Exercise instructions: Reproduce exactly the line with "Ihre E-Mail Adresse (1033, 873)" and the lines after it. Stop at the last line of the data and include nothing else.

──────── Records for processing ────────

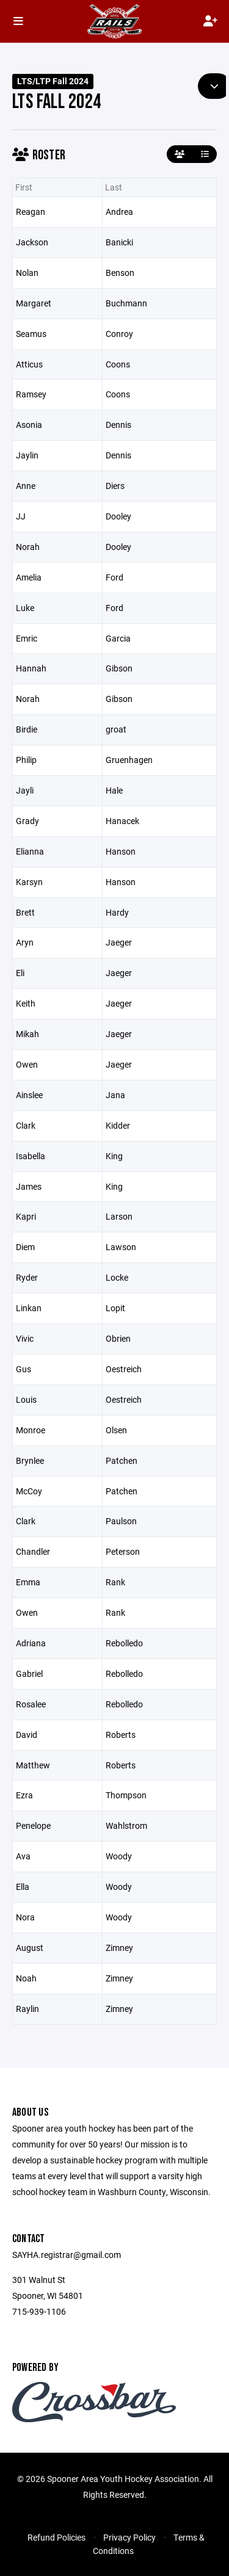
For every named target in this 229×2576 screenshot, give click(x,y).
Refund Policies (56, 2537)
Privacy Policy (129, 2537)
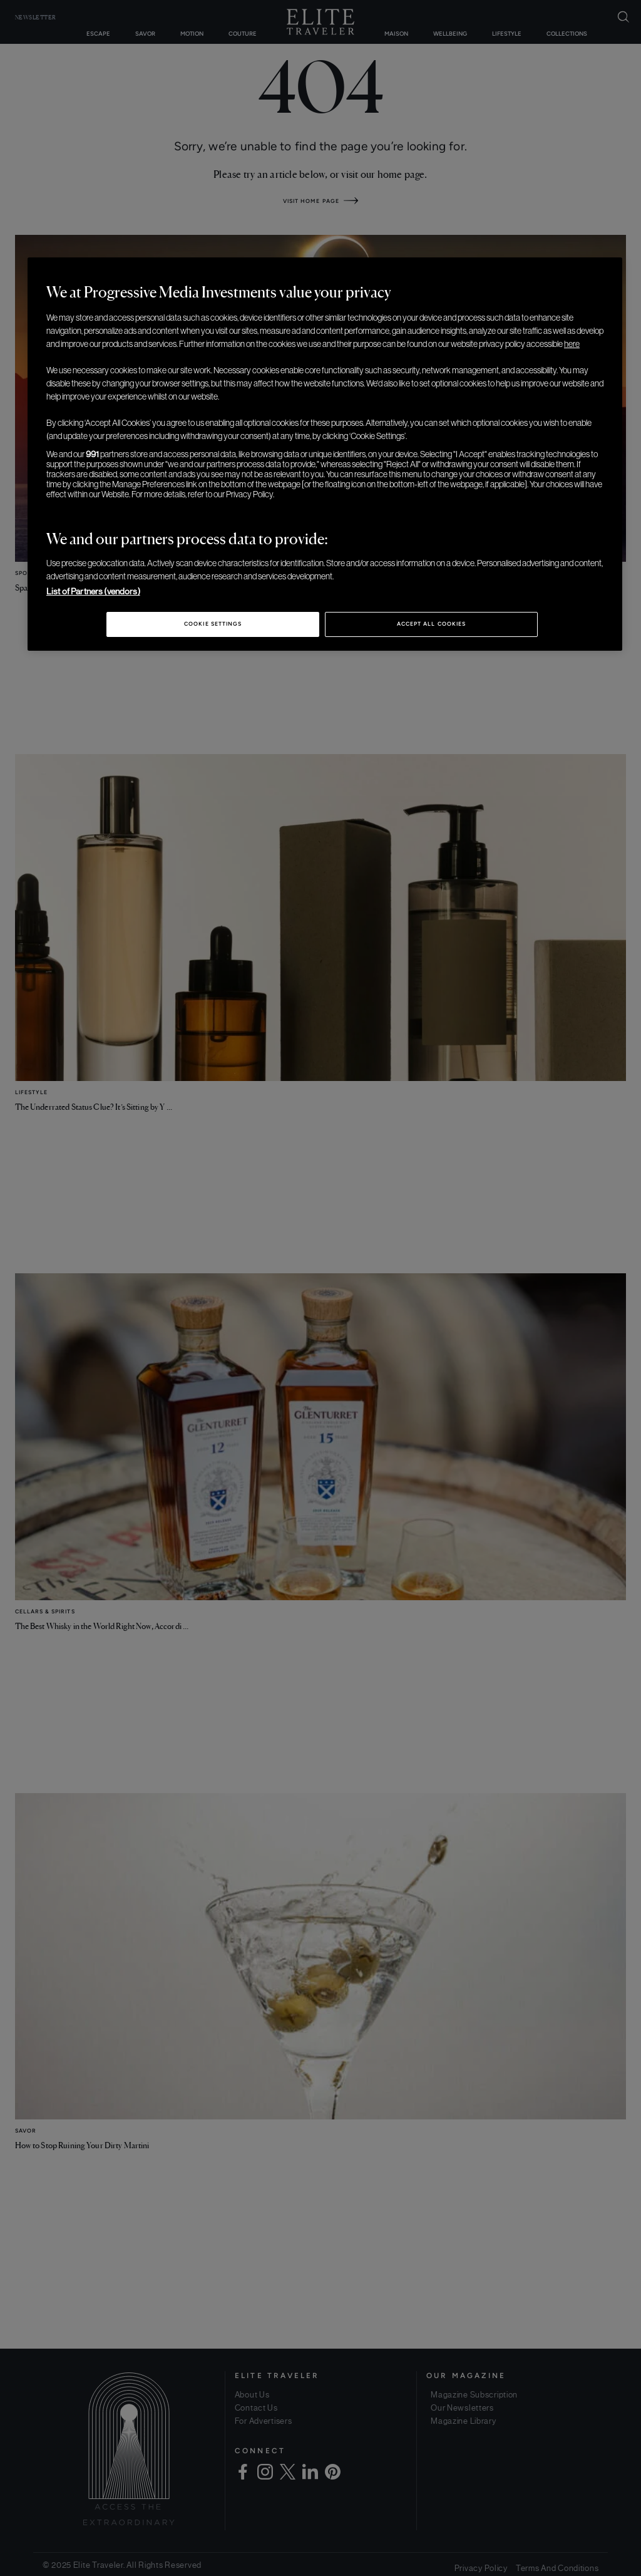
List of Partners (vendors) (93, 591)
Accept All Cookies (431, 624)
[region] (325, 454)
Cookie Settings (213, 624)
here (572, 344)
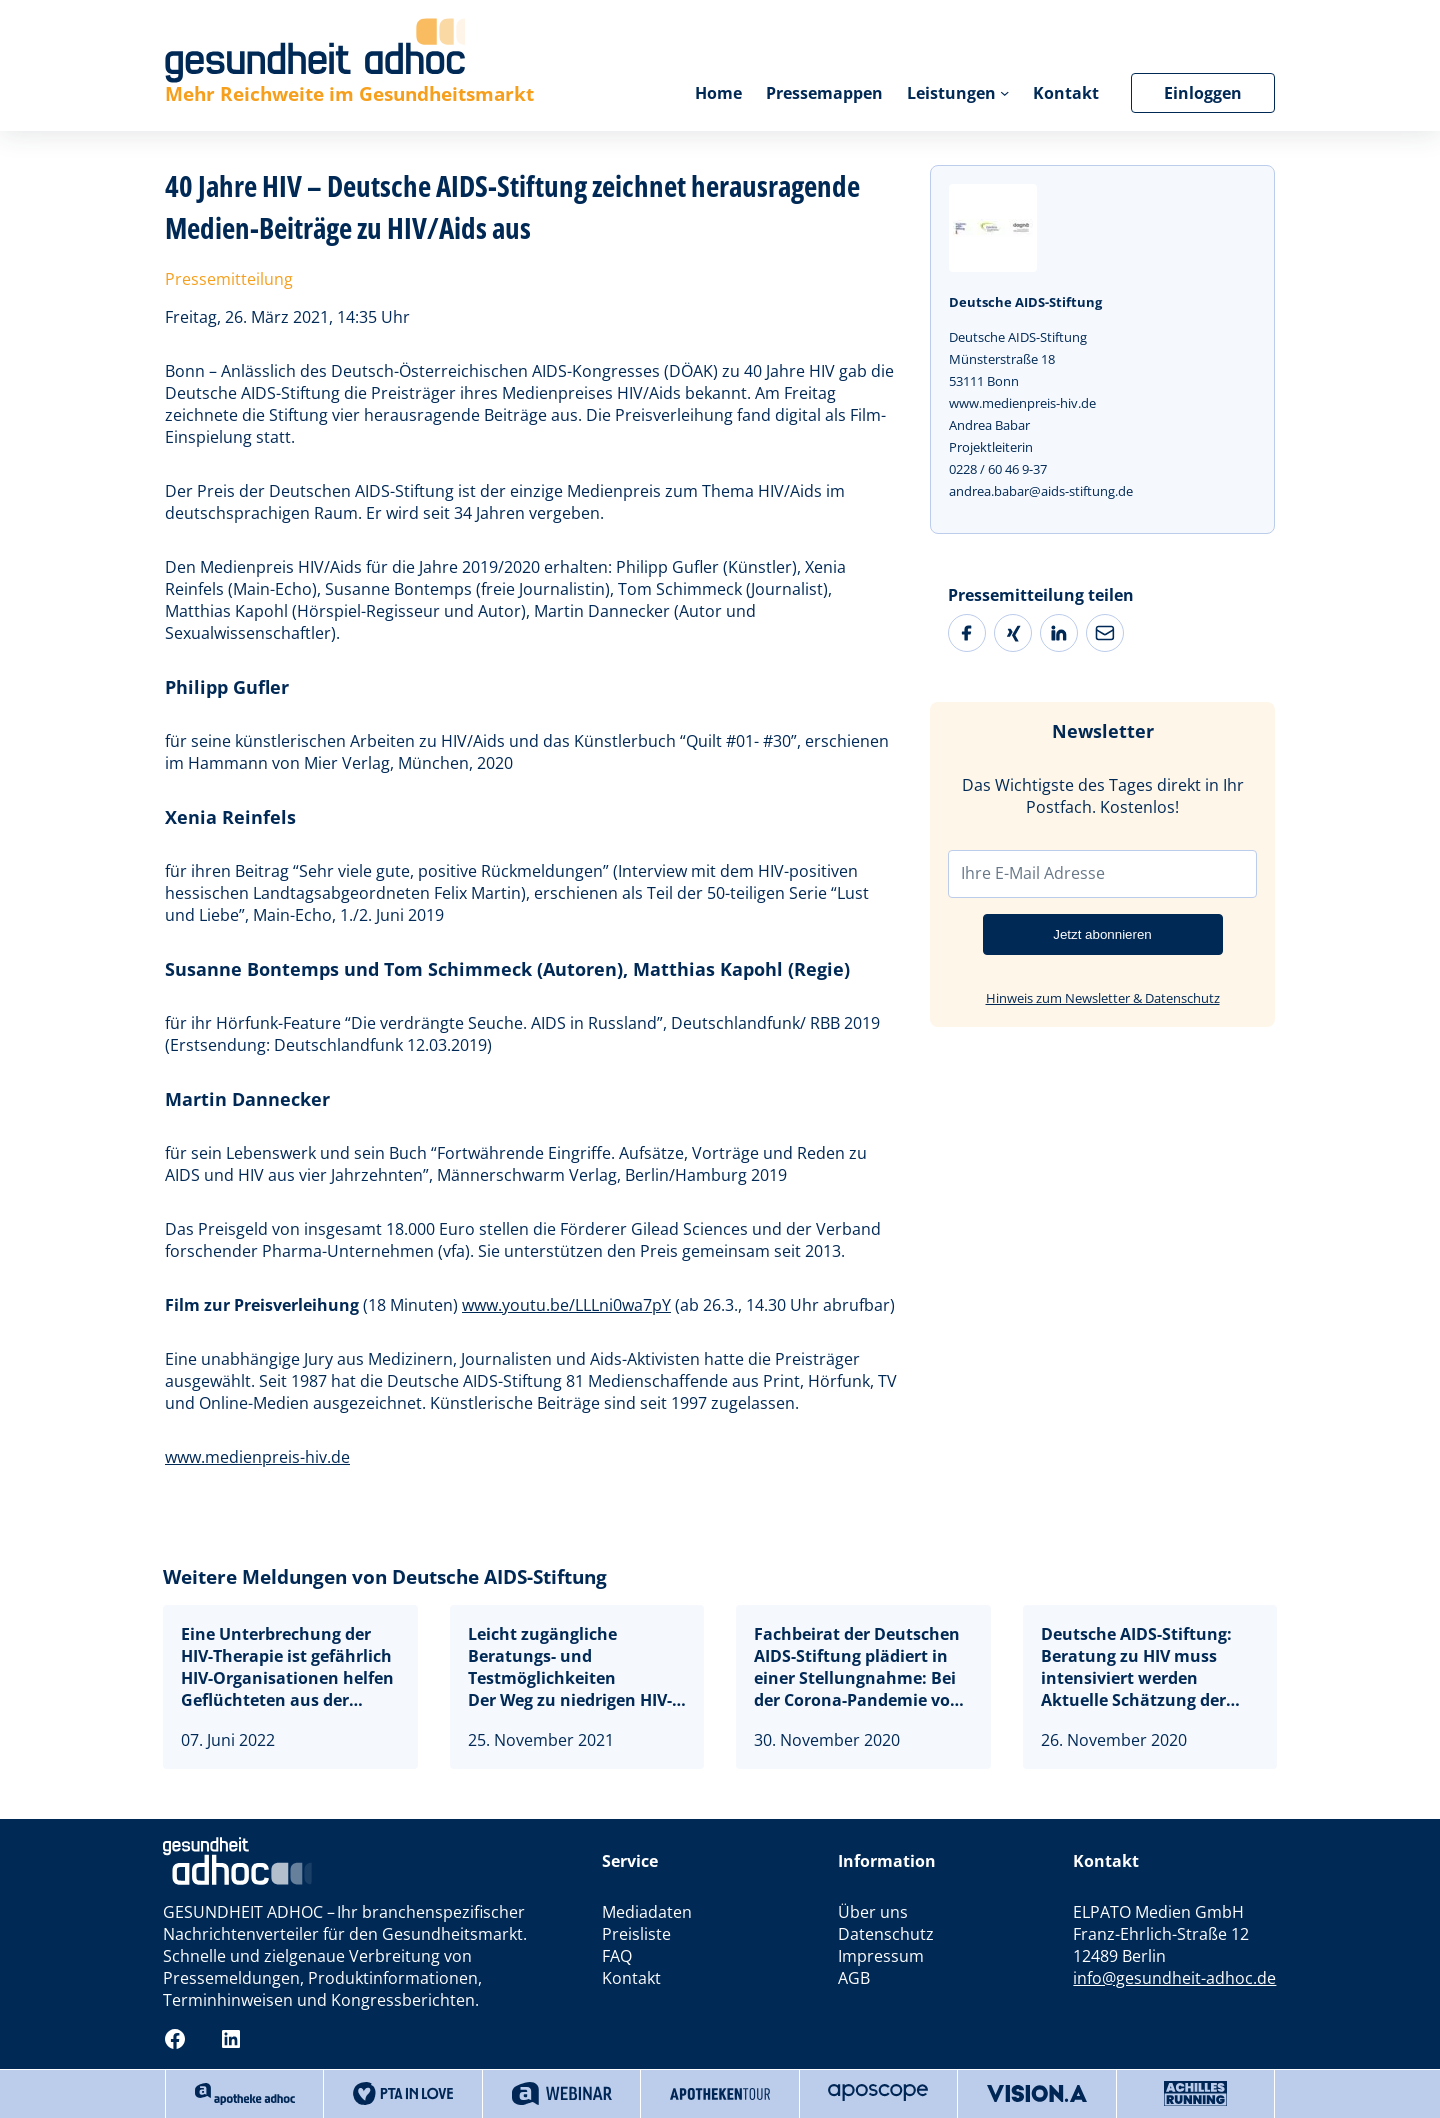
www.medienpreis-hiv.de (257, 1457)
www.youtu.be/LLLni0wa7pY (566, 1305)
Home (718, 93)
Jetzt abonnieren (1102, 934)
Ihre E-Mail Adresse (1033, 873)
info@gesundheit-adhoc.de (1174, 1978)
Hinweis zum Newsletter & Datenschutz (1103, 998)
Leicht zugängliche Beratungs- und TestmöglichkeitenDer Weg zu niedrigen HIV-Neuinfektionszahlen (570, 1667)
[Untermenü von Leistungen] (1004, 92)
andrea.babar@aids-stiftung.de (1041, 491)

────────

Exercise output:
Ihre E-Mail Adresse (1033, 873)
info@gesundheit-adhoc.de (1174, 1978)
Hinweis zum Newsletter & Datenschutz (1103, 998)
Leicht zugängliche Beratungs- und TestmöglichkeitenDer Weg zu niedrigen HIV-Neuinfektionszahlen (570, 1667)
[Untermenü von Leistungen] (1004, 92)
andrea.babar@aids-stiftung.de (1041, 491)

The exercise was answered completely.